Giscard is an AI startup that embraces regulation and is one of the first examples of developer tools that specifically focus on testing in a more efficient way.

“I previously worked at Dataiku, specifically on NLP model integration. And I could see that, when I was in charge of testing, there were both things that did not work well when you wanted to apply them in practical cases, and made it very difficult to compare the performance of suppliers between each other. “, Alex Combesi, co-founder and CEO of Giscard, told me.

There are three components behind Giscard’s testing framework. First, the company has released an open-source Python library that can be integrated into an LLM project – and recovery-augmented generation (RAG) projects in particular. It is already quite popular on GitHub and is compatible with other tools in the ML ecosystem, such as Hugging Faces, MLFlow, Weights and Biases, PyTorch, Tensorflow, and Langchain.

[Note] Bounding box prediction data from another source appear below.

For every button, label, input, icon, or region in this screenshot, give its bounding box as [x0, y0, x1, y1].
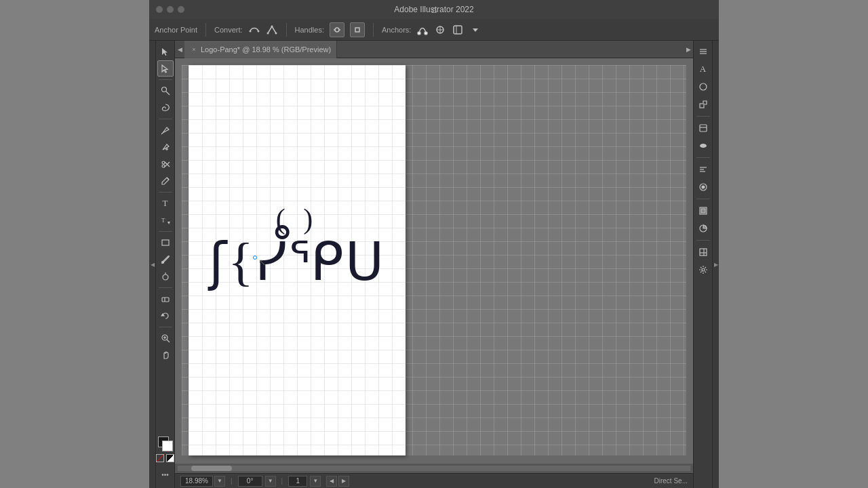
hscroll-track[interactable]	[178, 466, 690, 471]
tool-pencil[interactable]	[157, 173, 174, 189]
svg-marker-30	[167, 222, 170, 224]
toolbar-sep6	[159, 327, 172, 327]
svg-line-19	[166, 92, 170, 95]
both-swatch[interactable]	[166, 454, 174, 462]
right-tool-panel11[interactable]	[695, 244, 711, 260]
svg-line-28	[167, 178, 169, 180]
svg-rect-35	[162, 298, 169, 302]
right-sep4	[696, 240, 710, 241]
zoom-dropdown[interactable]: ▼	[214, 476, 225, 487]
document-tab[interactable]: × Logo-Pang* @ 18.98 % (RGB/Preview)	[184, 41, 337, 58]
right-tool-settings[interactable]	[695, 262, 711, 278]
right-tool-type[interactable]: A	[695, 61, 711, 77]
svg-rect-47	[700, 125, 707, 131]
hscroll-thumb[interactable]	[191, 466, 232, 471]
svg-point-9	[418, 32, 420, 35]
left-collapse-button[interactable]: ◀	[149, 41, 156, 488]
nav-next[interactable]: ▶	[338, 476, 349, 487]
none-swatch[interactable]	[156, 454, 164, 462]
home-icon[interactable]: ⌂	[431, 4, 437, 15]
anchors-icon2[interactable]	[434, 24, 446, 36]
svg-point-2	[267, 32, 269, 34]
tab-bar: ◀ × Logo-Pang* @ 18.98 % (RGB/Preview) ▶	[175, 41, 693, 58]
svg-rect-58	[700, 249, 707, 256]
tab-title: Logo-Pang* @ 18.98 % (RGB/Preview)	[201, 45, 331, 54]
svg-point-3	[275, 32, 277, 34]
anchor-point-label: Anchor Point	[155, 26, 197, 34]
tool-rect[interactable]	[157, 235, 174, 251]
handles-label: Handles:	[295, 26, 324, 34]
anchors-icon3[interactable]	[452, 24, 464, 36]
tool-type[interactable]: T	[157, 195, 174, 211]
angle-dropdown[interactable]: ▼	[265, 476, 276, 487]
svg-point-24	[162, 161, 165, 164]
tool-rotate[interactable]	[157, 308, 174, 324]
tool-extras	[156, 454, 174, 462]
tool-blob[interactable]	[157, 268, 174, 285]
nav-controls: ◀ ▶	[326, 476, 349, 487]
right-tool-panel7[interactable]	[695, 161, 711, 178]
title-bar: ⌂ Adobe Illustrator 2022	[149, 0, 719, 19]
anchors-icon1[interactable]	[416, 24, 429, 36]
right-tool-panel8[interactable]	[695, 179, 711, 195]
convert-corner-icon[interactable]	[266, 24, 278, 36]
tool-direct-select[interactable]	[157, 60, 174, 77]
right-tool-panel9[interactable]	[695, 203, 711, 219]
tool-lasso[interactable]	[157, 100, 174, 116]
value-input[interactable]	[288, 476, 307, 487]
anchors-extra-icon[interactable]	[469, 24, 481, 36]
tool-more[interactable]: •••	[157, 466, 174, 483]
tool-hand[interactable]	[157, 347, 174, 363]
anchor-point	[253, 256, 257, 260]
right-sep3	[696, 199, 710, 199]
zoom-input[interactable]	[180, 476, 213, 487]
minimize-dot[interactable]	[167, 6, 174, 13]
window-controls[interactable]	[156, 6, 184, 13]
tab-close-icon[interactable]: ×	[190, 45, 198, 54]
svg-rect-31	[162, 240, 169, 245]
right-collapse-button[interactable]: ▶	[712, 41, 719, 488]
tool-paintbrush[interactable]	[157, 251, 174, 268]
tool-eraser[interactable]	[157, 291, 174, 307]
canvas-hscroll[interactable]	[175, 464, 693, 473]
handles-icon2[interactable]	[350, 22, 365, 37]
maximize-dot[interactable]	[178, 6, 184, 13]
background-swatch[interactable]	[162, 441, 173, 451]
right-tool-panel10[interactable]	[695, 220, 711, 237]
right-tool-transform[interactable]	[695, 96, 711, 113]
canvas-wrapper[interactable]: ( ) ʃ{ᓮᕿᑌ ↖	[175, 58, 693, 473]
nav-prev[interactable]: ◀	[326, 476, 337, 487]
right-tool-properties[interactable]	[695, 43, 711, 60]
close-dot[interactable]	[156, 6, 163, 13]
angle-input[interactable]	[238, 476, 262, 487]
main-area: ◀	[149, 41, 719, 488]
tab-left-collapse[interactable]: ◀	[175, 41, 184, 58]
logo-artwork: ( ) ʃ{ᓮᕿᑌ ↖	[209, 205, 384, 289]
convert-smooth-icon[interactable]	[248, 24, 260, 36]
svg-point-1	[257, 30, 259, 32]
tool-add-anchor[interactable]	[157, 139, 174, 155]
value-dropdown[interactable]: ▼	[310, 476, 321, 487]
tool-zoom[interactable]	[157, 330, 174, 346]
svg-point-5	[335, 28, 339, 32]
right-tool-align[interactable]	[695, 79, 711, 95]
tool-magic-wand[interactable]	[157, 83, 174, 99]
artboard[interactable]: ( ) ʃ{ᓮᕿᑌ ↖	[189, 65, 406, 455]
right-tool-panel5[interactable]	[695, 120, 711, 136]
tool-scissors[interactable]	[157, 156, 174, 172]
right-sep2	[696, 157, 710, 158]
toolbar-sep4	[159, 231, 172, 232]
tool-pen[interactable]	[157, 122, 174, 138]
svg-point-25	[162, 165, 165, 167]
right-tool-panel6[interactable]	[695, 138, 711, 154]
color-swatch-container[interactable]	[158, 436, 173, 451]
tool-touch-type[interactable]: T	[157, 212, 174, 228]
svg-point-10	[425, 32, 427, 35]
svg-point-0	[249, 30, 251, 32]
logo-top-chars: ( )	[276, 205, 318, 233]
svg-marker-18	[162, 65, 167, 73]
color-swatches: •••	[156, 436, 174, 485]
handles-icon1[interactable]	[330, 22, 344, 37]
tab-right-collapse[interactable]: ▶	[684, 41, 693, 58]
tool-select[interactable]	[157, 43, 174, 60]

After initial setup, Giscard helps you prepare a test suite that will be regularly used on your models. Those tests involve a wide range of issues such as performance, hallucinations, misinformation, non-factual output, bias, data leakage, harmful content creation and accelerated injection.

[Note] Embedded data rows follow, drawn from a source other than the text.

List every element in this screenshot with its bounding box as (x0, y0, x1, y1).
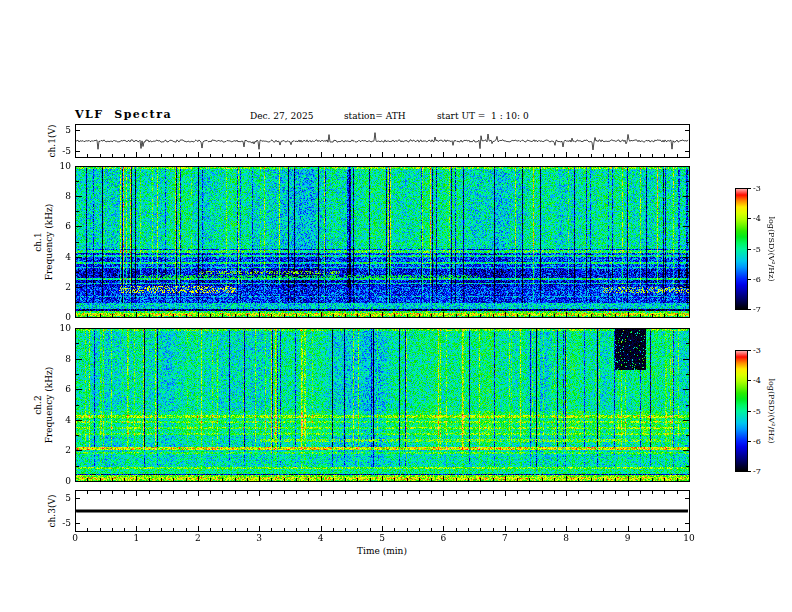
axis-tick (112, 314, 113, 317)
axis-tick (76, 389, 82, 390)
axis-tick (542, 478, 543, 481)
y-tick-label: 0 (45, 312, 71, 322)
ch2-freq-axis-label: ch.2 Frequency (kHz) (33, 367, 56, 444)
axis-tick (222, 478, 223, 481)
axis-tick (76, 498, 80, 499)
y-tick-label: 6 (45, 384, 71, 394)
axis-tick (235, 528, 236, 531)
axis-tick (76, 211, 79, 212)
axis-tick (468, 154, 469, 157)
axis-tick (443, 152, 444, 157)
axis-tick (87, 314, 88, 317)
axis-tick (566, 491, 567, 496)
y-tick-label: 4 (45, 415, 71, 425)
axis-tick (259, 152, 260, 157)
axis-tick (345, 154, 346, 157)
axis-tick (748, 279, 751, 280)
axis-tick (686, 211, 689, 212)
axis-tick (686, 242, 689, 243)
axis-tick (686, 343, 689, 344)
axis-tick (210, 478, 211, 481)
axis-tick (443, 476, 444, 481)
axis-tick (640, 478, 641, 481)
axis-tick (683, 287, 689, 288)
axis-tick (124, 154, 125, 157)
axis-tick (456, 478, 457, 481)
axis-tick (161, 491, 162, 494)
axis-tick (419, 478, 420, 481)
axis-tick (468, 478, 469, 481)
axis-tick (686, 374, 689, 375)
axis-tick (76, 226, 82, 227)
colorbar-ch2 (735, 350, 748, 472)
axis-tick (578, 528, 579, 531)
axis-tick (554, 314, 555, 317)
colorbar-ch1 (735, 188, 748, 310)
axis-tick (542, 491, 543, 494)
axis-tick (382, 526, 383, 531)
axis-tick (689, 476, 690, 481)
axis-tick (296, 314, 297, 317)
axis-tick (542, 154, 543, 157)
axis-tick (566, 526, 567, 531)
axis-tick (76, 317, 82, 318)
ch2-channel-label: ch.2 (33, 367, 44, 444)
axis-tick (686, 435, 689, 436)
axis-tick (161, 314, 162, 317)
axis-tick (664, 528, 665, 531)
axis-tick (76, 435, 79, 436)
axis-tick (628, 476, 629, 481)
axis-tick (186, 154, 187, 157)
axis-tick (198, 526, 199, 531)
axis-tick (394, 478, 395, 481)
axis-tick (296, 478, 297, 481)
colorbar-tick-label: -5 (753, 406, 761, 415)
axis-tick (149, 154, 150, 157)
axis-tick (382, 152, 383, 157)
x-tick-label: 10 (683, 533, 694, 543)
axis-tick (271, 154, 272, 157)
axis-tick (235, 154, 236, 157)
axis-tick (685, 130, 689, 131)
ch3-waveform-canvas (76, 491, 689, 531)
axis-tick (748, 350, 751, 351)
axis-tick (640, 491, 641, 494)
y-tick-label: 10 (45, 161, 71, 171)
axis-tick (529, 478, 530, 481)
axis-tick (76, 359, 82, 360)
axis-tick (748, 411, 751, 412)
colorbar-tick-label: -4 (753, 214, 761, 223)
axis-tick (748, 249, 751, 250)
axis-tick (321, 476, 322, 481)
axis-tick (296, 491, 297, 494)
axis-tick (149, 314, 150, 317)
y-tick-label: 2 (45, 282, 71, 292)
axis-tick (677, 528, 678, 531)
axis-tick (124, 491, 125, 494)
axis-tick (308, 478, 309, 481)
axis-tick (87, 528, 88, 531)
axis-tick (493, 491, 494, 494)
axis-tick (456, 491, 457, 494)
axis-tick (382, 476, 383, 481)
axis-tick (591, 314, 592, 317)
axis-tick (247, 478, 248, 481)
axis-tick (76, 287, 82, 288)
axis-tick (136, 491, 137, 496)
axis-tick (407, 154, 408, 157)
x-tick-label: 9 (625, 533, 631, 543)
axis-tick (640, 528, 641, 531)
axis-tick (100, 478, 101, 481)
axis-tick (186, 478, 187, 481)
axis-tick (173, 491, 174, 494)
axis-tick (259, 491, 260, 496)
axis-tick (456, 154, 457, 157)
axis-tick (112, 478, 113, 481)
axis-tick (345, 491, 346, 494)
colorbar-tick-label: -6 (753, 436, 761, 445)
axis-tick (76, 523, 80, 524)
axis-tick (136, 526, 137, 531)
axis-tick (407, 314, 408, 317)
axis-tick (529, 528, 530, 531)
x-tick-label: 6 (441, 533, 447, 543)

“And there are many aspects to it: You have the performance aspect, which is the first thing on a data scientist’s mind. But more and more, you have the ethical aspect, from a brand image standpoint and now from a regulatory standpoint,” Combesi said.

Developers can then integrate the tests into a continuous integration and continuous delivery (CI/CD) pipeline so that the tests can be run every time there is a new iteration on the code base. For example, if something is wrong, developers receive a scan report on their GitHub repository.

The tests are customized based on the end use case of the model. Companies working on RAG can provide Giscard access to vector databases and knowledge repositories so that the test suite is as relevant as possible. For example, if you are building a chatbot that can give you information about climate change based on the most recent report from the IPCC and use LLM from OpenAI, the Giscard test will check whether the model predicts climate change. Can generate misinformation about change, which contradicts itself. , etc.

Giscard’s second product is an AI Quality Hub that helps you debug a large language model and compare it to other models. This quality center is part of Giscard’s premium offering. In the future, the startup hopes to be able to produce documentation that proves a model is compliant with regulation.

“We’re starting to sell the AI ​​Quality Hub to companies like Banque de France and L’Oréal – to help them debug and find the causes of errors. In the future, this is where we are going to put all the regulatory features,” Combesi said.

The name of the company’s third product is LLMon. It is a real-time monitoring tool that can evaluate LLM answers for the most common issues (toxicity, hallucinations, fact checking…) before sending responses back to the user.

It currently works with companies that use OpenAI’s API and LLM as their foundational models, but the company is working on integration with Hugging Face, Anthropic, etc.

Regulate use cases

There are many ways to regulate AI models. Based on conversations with people in the AI ​​ecosystem, it is still unclear whether the AI ​​Act will apply to foundational models from OpenAI, Anthropic, Mistral, and others or just applied use cases.

In the latter case, Giscard is particularly well-positioned to alert developers on the potential misuse of external data (or, as AI researchers call it retrieval-augmented generation, RAG).

There are currently 20 people working for Giscard. “We see a very clear market fit with customers at LLM, so we’re going to nearly double the size of the team to become the best LLM antivirus on the market,” Combesi said.